Par MARIA RITA KEHL*
Commentaire sur le Brésil actuel à travers une sélection de vers de la musique brésilienne
Le Brésil tue le Brésil / Brésil, SOS au Brésil[I]
Préparez votre cœur aux choses que je vais vous dire / Je viens des backlands, je suis un vieil homme des backlands, et je risque de ne pas vous plaire / J'ai appris à dire non / à voir la mort sans pleurer / et mort, destin, tout / mort, destin, tout / n'était pas à sa place / je vis pour le réparer[Ii]...
Travail, travail, noir / travail, travail, noir / le noir est mouillé de sueur / les mains du noir sont juste insensibles / oh mon Seigneur / le noir est vieux et cette terre est si dure, si sèche, si poussiéreuse[Iii]...
Quand j'ai regardé la terre brûlante, comme le feu de joie de Saint Jean / j'ai demandé, oh Dieu du ciel / pourquoi un tel abus ? Quel brasier, quelle fournaise / pas une seule plante…[Iv]

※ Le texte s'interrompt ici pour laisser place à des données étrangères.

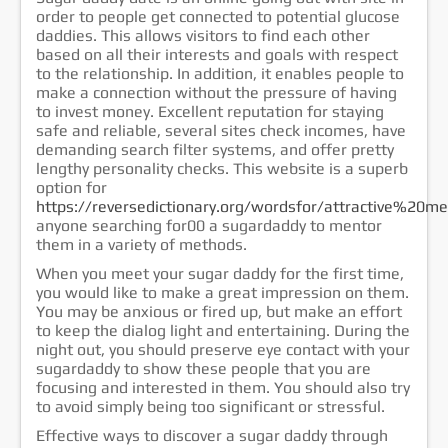
order to people get connected to potential glucose
خدمات الشركة
daddies. This allows visitors to find each other
الشهادات
based on all their interests and goals with respect
to the relationship. In addition, it enables people to
إتصل بنا
make a connection without the pressure of having
to invest money. Excellent reputation for staying
safe and reliable, several sites check incomes, have
demanding search filter systems, and offer pretty
lengthy personality checks. This website is a superb
option for
https://reversedictionary.org/wordsfor/attractive%20m
anyone searching for00 a sugardaddy to mentor
them in a variety of methods.
When you meet your sugar daddy for the first time,
you would like to make a great impression on them.
You may be anxious or fired up, but make an effort
to keep the dialog light and entertaining. During the
night out, you should preserve eye contact with your
sugardaddy to show these people that you are
focusing and interested in them. You should also try
to avoid simply being too significant or stressful.
Effective ways to discover a sugar daddy through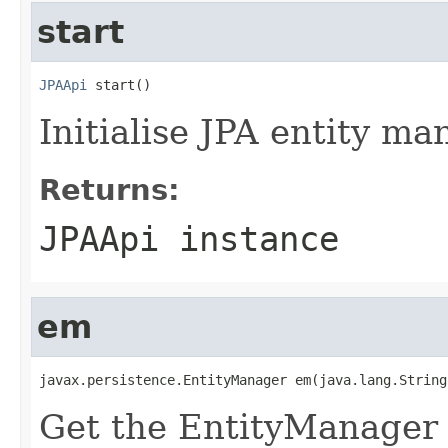
start
JPAApi
 start()
Initialise JPA entity ma
Returns:
JPAApi instance
em
javax.persistence.EntityManager em(java.lang.String
Get the EntityManager f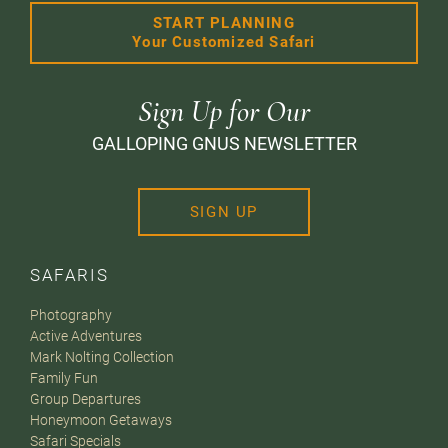
START PLANNING
Your Customized Safari
Sign Up for Our
GALLOPING GNUS NEWSLETTER
SIGN UP
SAFARIS
Photography
Active Adventures
Mark Nolting Collection
Family Fun
Group Departures
Honeymoon Getaways
Safari Specials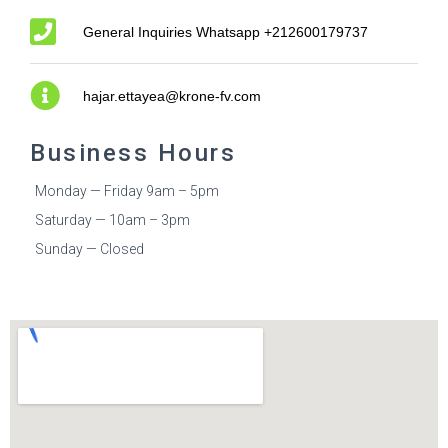
General Inquiries Whatsapp +212600179737
hajar.ettayea@krone-fv.com
Business Hours
Monday — Friday 9am – 5pm
Saturday — 10am – 3pm
Sunday — Closed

Tant de gens prétendent être Dieu/ et promettent tant de choses pour le sertão/ Qui donnera une robe à Marie/ qui donnera un champ à Jean// Je suis aussi du côté de Jésus/ Mais je pense qu'il a oublié/ de dire ça sur terre, nous devons trouver un moyen de vivre...[V]
Réveille-toi mon amour : je viens de faire un cauchemar / J'ai rêvé qu'il y avait des gens dehors qui frappaient à la porte / C'était le dur, dans une voiture très sombre / Ma sainte créature : appelle un voleur ! Appelez voleur![Vi]
La joute arrive déjà / et tu dis que je me prépare / pendant que je vais sortir / tu vas à la police / et à la delerusca tu t'excuses[Vii]...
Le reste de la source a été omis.